Department of Statistics


This explores how we can use the IdentifyDevice to find out which primitive elements that are drawn by R correspond to the elements in a plot. We will use the heatmap() function as our example as we have not yet explored how that is constructed. The goal is to be able to post-process the SVG output from R generated by a call to heatmap() and to add tooltips or some other interactive capabilities.

We'll use the first example in the heatmap() help page:

x  = as.matrix(mtcars)
rc = rainbow(nrow(x), start=0, end=.3)
cc = rainbow(ncol(x), start=0, end=.3)

hv = heatmap(x, col = cm.colors(256), scale="column",
               RowSideColors = rc, ColSideColors = cc, margins=c(5,10),
              xlab = "specification variables", ylab= "Car Models",
              main = "heatmap(Mtcars data, ..., scale = \"column\")")

Note that there is a lot in this plot. We can see the main data area is made up of polygons. We have to other sequences of polygons on the left and top sides. And then we have two dendograms adjacent to these. Finally we have observations and variable labels on the right and bottom sides and finally we have x and y labels and a title.

Next we use our IdentifyDevice.

library(RGraphicsDevice)
source("device.R")
dev = metaDev(keepCalls = TRUE)
hv = heatmap(x, col = cm.colors(256), scale="column",
               RowSideColors = rc, ColSideColors = cc, margins=c(5,10),
              xlab = "specification variables", ylab= "Car Models",
              main = "heatmap(Mtcars data, ..., scale = \"column\")")
dev.off()

We can now access the system calls:

info = dev$info()

We can look at the primitive operations via the names() on the info list:

table(names(info))
line rect text 
 164  395   46 

We see that there are 395 calls to the "rect" (rectangle) primitive. We have 32 observations in our data set and 11 variables. This makes 352 rectangles for the main region. We also have a rectangle for each variable and each observation in the sequence of rectangles on the sides of the plot. This makes a total of 395 and so we have accounted for all of the rectangles.
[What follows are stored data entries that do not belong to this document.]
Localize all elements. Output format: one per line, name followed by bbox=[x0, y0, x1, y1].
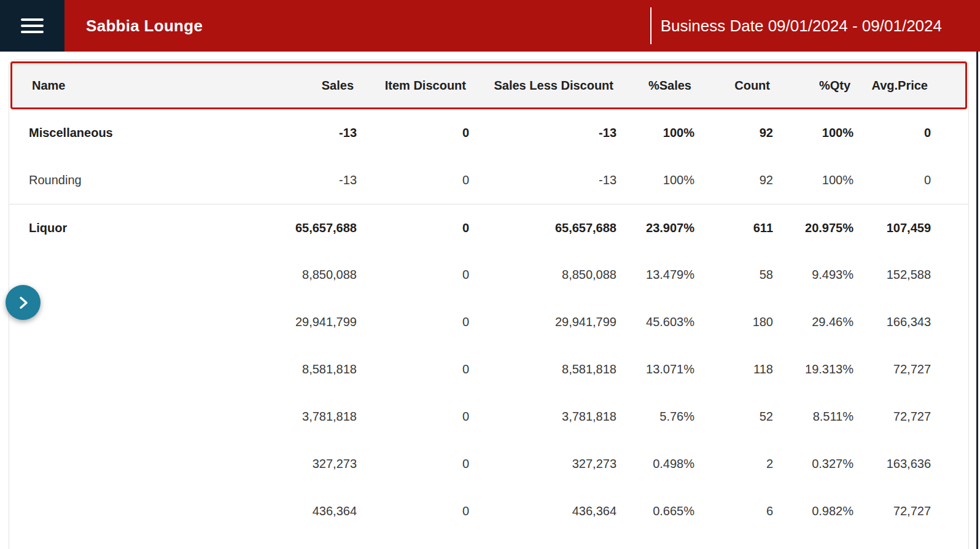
cell-value: 436,364 bbox=[234, 504, 357, 518]
expand-panel-button[interactable] bbox=[6, 285, 41, 320]
cell-value: 20.975% bbox=[773, 221, 854, 235]
cell-value: 3,781,818 bbox=[234, 410, 357, 424]
cell-value: 0.665% bbox=[616, 504, 694, 518]
cell-value: 0 bbox=[357, 362, 469, 376]
cell-value: 72,727 bbox=[854, 362, 931, 376]
column-header-count[interactable]: Count bbox=[691, 79, 770, 93]
cell-value: -13 bbox=[469, 173, 616, 187]
topbar: Sabbia Lounge Business Date 09/01/2024 -… bbox=[0, 0, 980, 52]
table-row[interactable]: 3,781,818 0 3,781,818 5.76% 52 8.511% 72… bbox=[9, 393, 968, 440]
cell-value: 0 bbox=[357, 504, 469, 518]
cell-value: 436,364 bbox=[469, 504, 616, 518]
cell-value: 6 bbox=[694, 504, 773, 518]
cell-value: 0 bbox=[357, 126, 469, 140]
cell-name: Rounding bbox=[9, 173, 234, 187]
cell-value: 8,850,088 bbox=[469, 268, 616, 282]
cell-name: Miscellaneous bbox=[9, 126, 234, 140]
cell-value: 100% bbox=[773, 126, 854, 140]
table-row[interactable]: Miscellaneous -13 0 -13 100% 92 100% 0 bbox=[9, 109, 968, 157]
cell-value: 0 bbox=[854, 173, 931, 187]
cell-value: 327,273 bbox=[469, 457, 616, 471]
chevron-right-icon bbox=[17, 295, 30, 311]
cell-value: 72,727 bbox=[854, 504, 931, 518]
cell-value: 9.493% bbox=[773, 268, 854, 282]
column-header-avg-price[interactable]: Avg.Price bbox=[850, 79, 928, 93]
vertical-scrollbar[interactable] bbox=[976, 52, 978, 549]
cell-value: 0.498% bbox=[616, 457, 694, 471]
cell-value: 92 bbox=[694, 126, 773, 140]
column-header-pct-sales[interactable]: %Sales bbox=[613, 79, 691, 93]
cell-value: -13 bbox=[234, 173, 357, 187]
column-header-sales[interactable]: Sales bbox=[231, 79, 354, 93]
table-body: Miscellaneous -13 0 -13 100% 92 100% 0 R… bbox=[9, 109, 968, 535]
column-header-sales-less-discount[interactable]: Sales Less Discount bbox=[466, 79, 613, 93]
cell-value: 92 bbox=[694, 173, 773, 187]
table-row[interactable]: 327,273 0 327,273 0.498% 2 0.327% 163,63… bbox=[9, 440, 968, 488]
cell-value: 45.603% bbox=[616, 315, 694, 329]
table-row[interactable]: 8,850,088 0 8,850,088 13.479% 58 9.493% … bbox=[9, 251, 968, 298]
menu-button[interactable] bbox=[0, 0, 64, 52]
cell-value: 72,727 bbox=[854, 410, 931, 424]
cell-value: 13.479% bbox=[616, 268, 694, 282]
table-row[interactable]: Liquor 65,657,688 0 65,657,688 23.907% 6… bbox=[9, 204, 968, 251]
report-table: Name Sales Item Discount Sales Less Disc… bbox=[9, 60, 969, 549]
cell-value: 2 bbox=[694, 457, 773, 471]
cell-value: 100% bbox=[773, 173, 854, 187]
cell-value: 65,657,688 bbox=[234, 221, 357, 235]
cell-value: 611 bbox=[694, 221, 773, 235]
cell-value: 13.071% bbox=[616, 362, 694, 376]
cell-value: 0 bbox=[357, 268, 469, 282]
cell-value: 0.327% bbox=[773, 457, 854, 471]
cell-value: 52 bbox=[694, 410, 773, 424]
cell-value: 8,581,818 bbox=[469, 362, 616, 376]
cell-value: 0 bbox=[357, 221, 469, 235]
business-date-label[interactable]: Business Date 09/01/2024 - 09/01/2024 bbox=[661, 17, 942, 36]
cell-value: 0 bbox=[357, 315, 469, 329]
cell-value: 0 bbox=[357, 410, 469, 424]
cell-value: 58 bbox=[694, 268, 773, 282]
cell-value: 23.907% bbox=[616, 221, 694, 235]
cell-value: 29,941,799 bbox=[234, 315, 357, 329]
cell-value: 29,941,799 bbox=[469, 315, 616, 329]
cell-value: 5.76% bbox=[616, 410, 694, 424]
cell-value: 180 bbox=[694, 315, 773, 329]
cell-value: 0.982% bbox=[773, 504, 854, 518]
cell-value: 327,273 bbox=[234, 457, 357, 471]
cell-value: 166,343 bbox=[854, 315, 931, 329]
cell-name: Liquor bbox=[9, 221, 234, 235]
cell-value: 100% bbox=[616, 126, 694, 140]
table-row[interactable]: 436,364 0 436,364 0.665% 6 0.982% 72,727 bbox=[9, 488, 968, 535]
table-row[interactable]: Rounding -13 0 -13 100% 92 100% 0 bbox=[9, 157, 968, 204]
topbar-divider bbox=[650, 7, 651, 44]
cell-value: 8,581,818 bbox=[234, 362, 357, 376]
cell-value: 29.46% bbox=[773, 315, 854, 329]
cell-value: 3,781,818 bbox=[469, 410, 616, 424]
cell-value: 8,850,088 bbox=[234, 268, 357, 282]
cell-value: 118 bbox=[694, 362, 773, 376]
cell-value: -13 bbox=[234, 126, 357, 140]
table-row[interactable]: 29,941,799 0 29,941,799 45.603% 180 29.4… bbox=[9, 298, 968, 346]
cell-value: 163,636 bbox=[854, 457, 931, 471]
table-row[interactable]: 8,581,818 0 8,581,818 13.071% 118 19.313… bbox=[9, 346, 968, 393]
column-header-name[interactable]: Name bbox=[12, 79, 231, 93]
cell-value: -13 bbox=[469, 126, 616, 140]
hamburger-menu-icon bbox=[21, 15, 44, 37]
column-header-item-discount[interactable]: Item Discount bbox=[354, 79, 466, 93]
cell-value: 0 bbox=[357, 457, 469, 471]
cell-value: 19.313% bbox=[773, 362, 854, 376]
column-header-pct-qty[interactable]: %Qty bbox=[770, 79, 850, 93]
cell-value: 107,459 bbox=[854, 221, 931, 235]
cell-value: 65,657,688 bbox=[469, 221, 616, 235]
page-title: Sabbia Lounge bbox=[86, 17, 203, 36]
cell-value: 152,588 bbox=[854, 268, 931, 282]
cell-value: 0 bbox=[357, 173, 469, 187]
cell-value: 0 bbox=[854, 126, 931, 140]
cell-value: 8.511% bbox=[773, 410, 854, 424]
cell-value: 100% bbox=[616, 173, 694, 187]
table-header-row: Name Sales Item Discount Sales Less Disc… bbox=[10, 61, 967, 109]
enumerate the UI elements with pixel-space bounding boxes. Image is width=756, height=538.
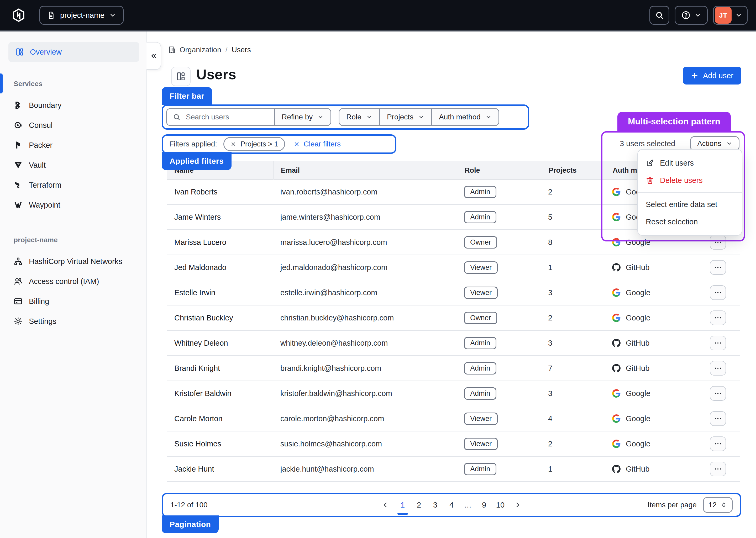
dashboard-icon bbox=[15, 47, 24, 56]
breadcrumb: Organization / Users bbox=[168, 46, 251, 54]
actions-menu: Edit users Delete users Select entire da… bbox=[637, 149, 742, 236]
sidebar-item-terraform[interactable]: Terraform bbox=[0, 175, 146, 195]
sidebar-item-label: Boundary bbox=[29, 101, 61, 110]
row-actions-button[interactable] bbox=[710, 436, 726, 451]
projects-count: 4 bbox=[541, 414, 605, 423]
page-button[interactable]: 1 bbox=[397, 494, 408, 516]
table-row[interactable]: Kristofer Baldwin kristofer.baldwin@hash… bbox=[167, 381, 740, 406]
role-badge: Owner bbox=[464, 312, 497, 324]
table-row[interactable]: Brandi Knight brandi.knight@hashicorp.co… bbox=[167, 356, 740, 381]
breadcrumb-organization[interactable]: Organization bbox=[168, 46, 221, 54]
breadcrumb-separator: / bbox=[226, 46, 228, 54]
search-field bbox=[167, 109, 274, 125]
table-row[interactable]: Jackie Hunt jackie.hunt@hashicorp.com Ad… bbox=[167, 457, 740, 482]
row-actions-button[interactable] bbox=[710, 285, 726, 300]
applied-filters-bar: Filters applied: Projects > 1 Clear filt… bbox=[162, 134, 396, 154]
role-badge: Admin bbox=[464, 337, 496, 349]
page-button[interactable]: 9 bbox=[478, 494, 490, 516]
user-email: brandi.knight@hashicorp.com bbox=[273, 364, 457, 373]
actions-dropdown-button[interactable]: Actions bbox=[690, 136, 739, 151]
projects-filter-dropdown[interactable]: Projects bbox=[379, 109, 431, 125]
sidebar-item-label: Access control (IAM) bbox=[29, 277, 99, 286]
chevron-right-icon bbox=[514, 501, 521, 509]
sidebar-section-services: Services bbox=[14, 80, 146, 88]
user-email: jame.winters@hashicorp.com bbox=[273, 213, 457, 222]
help-menu-button[interactable] bbox=[675, 6, 708, 25]
sidebar-collapse-button[interactable] bbox=[146, 42, 161, 70]
sidebar-item-hashicorp-virtual-networks[interactable]: HashiCorp Virtual Networks bbox=[0, 251, 146, 271]
search-input[interactable] bbox=[185, 112, 260, 122]
user-email: jed.maldonado@hashicorp.com bbox=[273, 263, 457, 272]
table-row[interactable]: Christian Buckley christian.buckley@hash… bbox=[167, 305, 740, 331]
plus-icon bbox=[691, 72, 698, 79]
role-filter-dropdown[interactable]: Role bbox=[340, 109, 379, 125]
row-actions-button[interactable] bbox=[710, 336, 726, 350]
refine-by-dropdown[interactable]: Refine by bbox=[274, 109, 331, 125]
sidebar-item-vault[interactable]: Vault bbox=[0, 155, 146, 175]
items-per-page-select[interactable]: 12 bbox=[703, 497, 732, 513]
user-name: Jed Maldonado bbox=[167, 263, 273, 272]
row-actions-button[interactable] bbox=[710, 310, 726, 325]
ellipsis-icon bbox=[714, 465, 722, 473]
pager: 1 2 3 4 … 9 10 bbox=[379, 494, 524, 516]
project-switcher-button[interactable]: project-name bbox=[39, 6, 124, 25]
row-actions-button[interactable] bbox=[710, 361, 726, 376]
hcp-users-page: project-name JT Overview Ser bbox=[0, 0, 756, 538]
role-badge: Viewer bbox=[464, 287, 498, 299]
page-button[interactable]: 4 bbox=[446, 494, 457, 516]
search-icon bbox=[655, 11, 664, 20]
row-actions-button[interactable] bbox=[710, 235, 726, 249]
row-actions-button[interactable] bbox=[710, 260, 726, 275]
terraform-icon bbox=[14, 181, 23, 189]
boundary-icon bbox=[14, 101, 23, 110]
menu-item-reset-selection[interactable]: Reset selection bbox=[638, 213, 742, 231]
page-button[interactable]: 10 bbox=[495, 494, 506, 516]
sidebar-item-settings[interactable]: Settings bbox=[0, 311, 146, 331]
user-email: whitney.deleon@hashicorp.com bbox=[273, 339, 457, 348]
user-menu-button[interactable]: JT bbox=[713, 6, 748, 25]
sidebar-item-label: Overview bbox=[30, 48, 62, 56]
role-badge: Admin bbox=[464, 463, 496, 475]
global-search-button[interactable] bbox=[649, 6, 670, 25]
table-row[interactable]: Susie Holmes susie.holmes@hashicorp.com … bbox=[167, 431, 740, 457]
help-circle-icon bbox=[681, 11, 691, 20]
row-actions-button[interactable] bbox=[710, 386, 726, 401]
sidebar-item-billing[interactable]: Billing bbox=[0, 291, 146, 311]
row-actions-button[interactable] bbox=[710, 411, 726, 426]
column-header-role[interactable]: Role bbox=[457, 161, 541, 180]
user-email: susie.holmes@hashicorp.com bbox=[273, 440, 457, 448]
page-button[interactable]: 3 bbox=[429, 494, 441, 516]
menu-item-select-entire-data-set[interactable]: Select entire data set bbox=[638, 196, 742, 213]
filter-chip-projects[interactable]: Projects > 1 bbox=[223, 137, 285, 151]
sidebar-item-waypoint[interactable]: Waypoint bbox=[0, 195, 146, 215]
role-badge: Viewer bbox=[464, 438, 498, 450]
table-row[interactable]: Carole Morton carole.morton@hashicorp.co… bbox=[167, 406, 740, 431]
clear-filters-link[interactable]: Clear filters bbox=[294, 140, 341, 148]
row-actions-button[interactable] bbox=[710, 461, 726, 476]
table-row[interactable]: Jed Maldonado jed.maldonado@hashicorp.co… bbox=[167, 255, 740, 280]
sidebar-item-boundary[interactable]: Boundary bbox=[0, 95, 146, 115]
next-page-button[interactable] bbox=[511, 498, 524, 512]
previous-page-button[interactable] bbox=[379, 498, 392, 512]
ellipsis-icon bbox=[714, 263, 722, 272]
sidebar-item-overview[interactable]: Overview bbox=[8, 42, 139, 62]
role-badge: Admin bbox=[464, 362, 496, 374]
sidebar-item-label: Packer bbox=[29, 141, 52, 150]
sidebar-item-packer[interactable]: Packer bbox=[0, 135, 146, 155]
add-user-button[interactable]: Add user bbox=[683, 67, 741, 84]
sidebar-item-consul[interactable]: Consul bbox=[0, 115, 146, 135]
page-button[interactable]: 2 bbox=[413, 494, 425, 516]
sidebar-item-label: Waypoint bbox=[29, 201, 60, 209]
auth-method-filter-dropdown[interactable]: Auth method bbox=[431, 109, 499, 125]
sidebar-item-label: Vault bbox=[29, 161, 46, 170]
sidebar-item-access-control-iam[interactable]: Access control (IAM) bbox=[0, 271, 146, 291]
table-row[interactable]: Whitney Deleon whitney.deleon@hashicorp.… bbox=[167, 331, 740, 356]
column-header-projects[interactable]: Projects bbox=[541, 161, 605, 180]
role-badge: Viewer bbox=[464, 412, 498, 425]
menu-item-delete-users[interactable]: Delete users bbox=[638, 172, 742, 189]
table-row[interactable]: Estelle Irwin estelle.irwin@hashicorp.co… bbox=[167, 280, 740, 305]
column-header-email[interactable]: Email bbox=[273, 161, 457, 180]
projects-count: 1 bbox=[541, 465, 605, 473]
ellipsis-icon bbox=[714, 414, 722, 423]
menu-item-edit-users[interactable]: Edit users bbox=[638, 154, 742, 172]
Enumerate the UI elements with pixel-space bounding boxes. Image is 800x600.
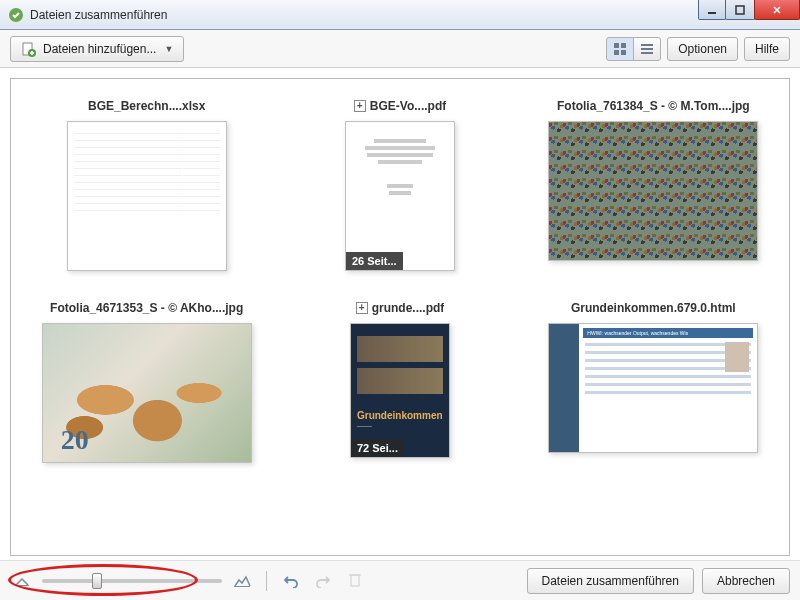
undo-button[interactable]	[279, 570, 303, 592]
cancel-button[interactable]: Abbrechen	[702, 568, 790, 594]
bottom-bar: Dateien zusammenführen Abbrechen	[0, 560, 800, 600]
svg-rect-5	[614, 43, 619, 48]
svg-rect-6	[621, 43, 626, 48]
file-thumbnail	[548, 121, 758, 261]
page-count-badge: 72 Sei...	[351, 439, 404, 457]
redo-button[interactable]	[311, 570, 335, 592]
titlebar: Dateien zusammenführen	[0, 0, 800, 30]
svg-rect-11	[641, 52, 653, 54]
file-thumbnail: Grundeinkommen ——— 72 Sei...	[350, 323, 450, 458]
help-button[interactable]: Hilfe	[744, 37, 790, 61]
svg-rect-2	[736, 6, 744, 14]
file-name: BGE_Berechn....xlsx	[88, 99, 205, 113]
close-button[interactable]	[754, 0, 800, 20]
slider-knob[interactable]	[92, 573, 102, 589]
list-icon	[640, 42, 654, 56]
options-button[interactable]: Optionen	[667, 37, 738, 61]
view-toggle	[606, 37, 661, 61]
zoom-in-icon[interactable]	[230, 570, 254, 592]
add-files-label: Dateien hinzufügen...	[43, 42, 156, 56]
expand-icon[interactable]: +	[356, 302, 368, 314]
file-name: Fotolia_761384_S - © M.Tom....jpg	[557, 99, 750, 113]
minimize-button[interactable]	[698, 0, 726, 20]
file-name: grunde....pdf	[372, 301, 445, 315]
grid-icon	[613, 42, 627, 56]
file-area: BGE_Berechn....xlsx + BGE-Vo....pdf 26 S…	[10, 78, 790, 556]
svg-rect-8	[621, 50, 626, 55]
svg-rect-14	[351, 575, 359, 586]
svg-rect-13	[234, 586, 250, 587]
file-name: Fotolia_4671353_S - © AKho....jpg	[50, 301, 243, 315]
combine-files-button[interactable]: Dateien zusammenführen	[527, 568, 694, 594]
file-thumbnail	[42, 323, 252, 463]
svg-rect-10	[641, 48, 653, 50]
dropdown-caret-icon: ▼	[164, 44, 173, 54]
file-tile[interactable]: Grundeinkommen.679.0.html HWWI: wachsend…	[532, 301, 775, 463]
toolbar: Dateien hinzufügen... ▼ Optionen Hilfe	[0, 30, 800, 68]
file-name: BGE-Vo....pdf	[370, 99, 446, 113]
svg-rect-1	[708, 12, 716, 14]
add-file-icon	[21, 41, 37, 57]
svg-rect-12	[15, 585, 29, 586]
list-view-button[interactable]	[633, 37, 661, 61]
expand-icon[interactable]: +	[354, 100, 366, 112]
file-tile[interactable]: Fotolia_4671353_S - © AKho....jpg	[25, 301, 268, 463]
file-tile[interactable]: Fotolia_761384_S - © M.Tom....jpg	[532, 99, 775, 271]
file-thumbnail: HWWI: wachsender Output, wachsendes Wis	[548, 323, 758, 453]
window-title: Dateien zusammenführen	[30, 8, 167, 22]
maximize-button[interactable]	[725, 0, 755, 20]
svg-rect-7	[614, 50, 619, 55]
page-count-badge: 26 Seit...	[346, 252, 403, 270]
thumbnail-view-button[interactable]	[606, 37, 634, 61]
file-tile[interactable]: + grunde....pdf Grundeinkommen ——— 72 Se…	[278, 301, 521, 463]
zoom-slider[interactable]	[42, 579, 222, 583]
svg-rect-9	[641, 44, 653, 46]
add-files-button[interactable]: Dateien hinzufügen... ▼	[10, 36, 184, 62]
file-name: Grundeinkommen.679.0.html	[571, 301, 736, 315]
file-tile[interactable]: BGE_Berechn....xlsx	[25, 99, 268, 271]
file-thumbnail: 26 Seit...	[345, 121, 455, 271]
file-tile[interactable]: + BGE-Vo....pdf 26 Seit...	[278, 99, 521, 271]
remove-button[interactable]	[343, 570, 367, 592]
zoom-out-icon[interactable]	[10, 570, 34, 592]
app-icon	[8, 7, 24, 23]
file-thumbnail	[67, 121, 227, 271]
The next thing we want to do is determine the order in which the rectangles were drawn. We need to find the 352 data rectangles, and then those in the horizontal strip, and finally those in the vertical strip. Let's get the rect elements:

rects = info[names(info) == "rect"]

Before we continue, let's also read the SVG document containing the generated plot:

library(XML)
doc = xmlParse("heat.svg")

We can then try to associate the primitive operations and the graphical elements in the SVG document.

Within the SVG document, we are looking for <path> and <g> elements. We don't necessarily want all of them as the cairo engine defines some <path> and <g> elements for use later on in the document. It does this for text, for instance.

gels = getNodeSet(doc, "//x:path|//x:g", "x")

Another way to think about this is that we want the top-level <g> node and this will skip the <defs> element. So we can use

g = xmlRoot(doc)[["g"]]

Now we can find the <path> and <g> elements within this sub-tree

gels = getNodeSet(g, ".//x:path|.//x:g", "x")

We end up with 612 nodes. This is 7 more than in info. Can we identify these 7 and so establish the connection between the primitives and the SVG elements?

Some of these <g> elements are just acting as a container or group (hence the name <g>). What we want is the collection of all <path> nodes and also all <g> nodes which do not have <path> children. We can get these with

gels  = getNodeSet(g, ".//x:path | .//x:g[not(child::x:path)]", "x")

Here we end up with 607 nodes. So we still have 2 too many.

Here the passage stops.